The driving force behind the app’s development was simplicity. “It collates a series of functions whereby people can interact with each other, and ultimately customers, into a single ecosystem where services complement each other,” says Loo. “You may wish to speak with a tech advisor or a financial adviser, for example, which in turn may lead you to considering options related to your health, employee share schemes or pension. Ecosystems are important. No one thinks of their life in a single, compartmentalised way anymore. All of our interactions relate to each other. For us, however, it was really important to create a single place where people can access everything they need to and suppliers can come on board to serve these customers and take it in their own direction. The solution is in early phases, distributed via employers and employees. It’s super scalable too – ultimately, people can fully personalise how they use the app. You have the ability to collate favourite services, products or content, or to develop it with a particular group or social club in mind.”

“We’re making the anti-Facebook app,” Ectors adds. “We don’t want people to spend a long time within it. If you are an employee and you need something done, you can log in, get it done and carry on being as productive as possible. It’s always all about ‘what is your problem, and how can we solve it in the most effective way?’. Whichever direction we take our innovation, it needs to be faster, cheaper and better. It’s the Netflix or Amazon mentality, strip away complexity and allow people to get what they want quickly and simply.”

Naturally, developing innovative solutions at the pace in which the Future Ventures team works, requires close collaboration with industry-leading partners. The team has a rigorous selection process, according to Sean O’reilly, Head of Technology Innovation: “We like to specify one of our Harry Potter Problems and to set it as a challenge for a number of potential partners in the shape of a five minutes RFI. We’ll expect a presentation on potential solutions in as little as week with a one to three minutes video on how easy our problem can be solved. Watching the video, we can discard solutions in five minutes. We afterwards collaborative develop the solution with our partners and ultimately spread it across the business. What’s really important from our perspective is that we don’t support people forever. We introduce the problem followed by the technology, but then take a step back and expect people to take it forward. Collaboration is key throughout the process.”

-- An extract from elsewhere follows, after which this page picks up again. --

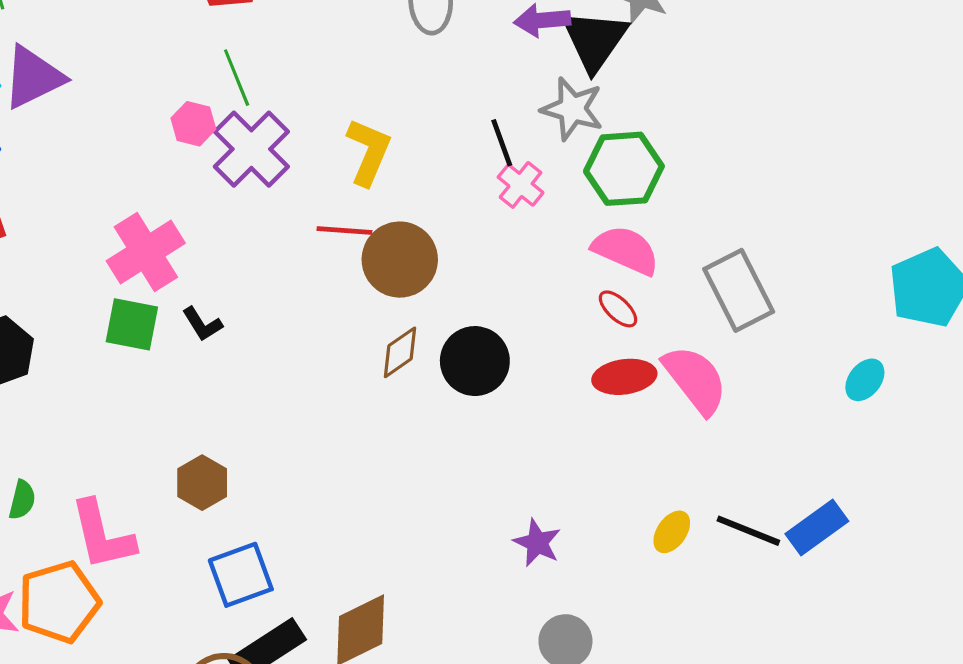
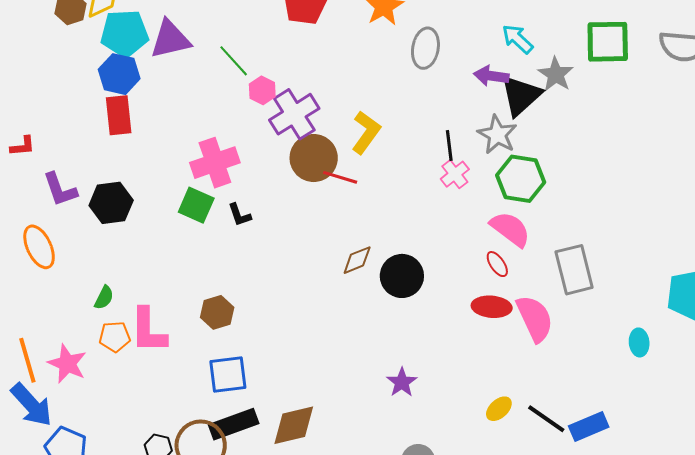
green line: (237, 78) -> (234, 61), moved, turned -33
brown circle: (400, 260) -> (314, 158), moved
cyan ellipse: (865, 380) -> (639, 342), turned -56
purple star: (537, 543) -> (402, 382), moved
orange pentagon: (59, 602) -> (115, 337), moved, size x0.6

To date, the Future Ventures team at L&G has achieved spectacular results in a short period of time. It is rare to find such an innovative and disruptive mindset in large corporations but the spirit that Ectors and his colleagues embody is rapidly becoming more commonplace across the business. “I see innovation as something that you inject, and it spreads like a virus,” he explains. “It shouldn’t be bound by a team. It’s a way of creating a movement where everyone in the organisations comes together – moving quickly is always best if everyone looks at the same problem from different perspectives and meets at the final solution. We are bringing people together in the organisation to come up with the best possible solutions fast and more cheaply than anyone else. Innovation even spreads beyond company borders and changes relationships from suppliers to partners as we are seeing from our collaborations with the likes of DataArt, Amazon, Microsoft, etc. That’s what drives me and that’s what I want more of.”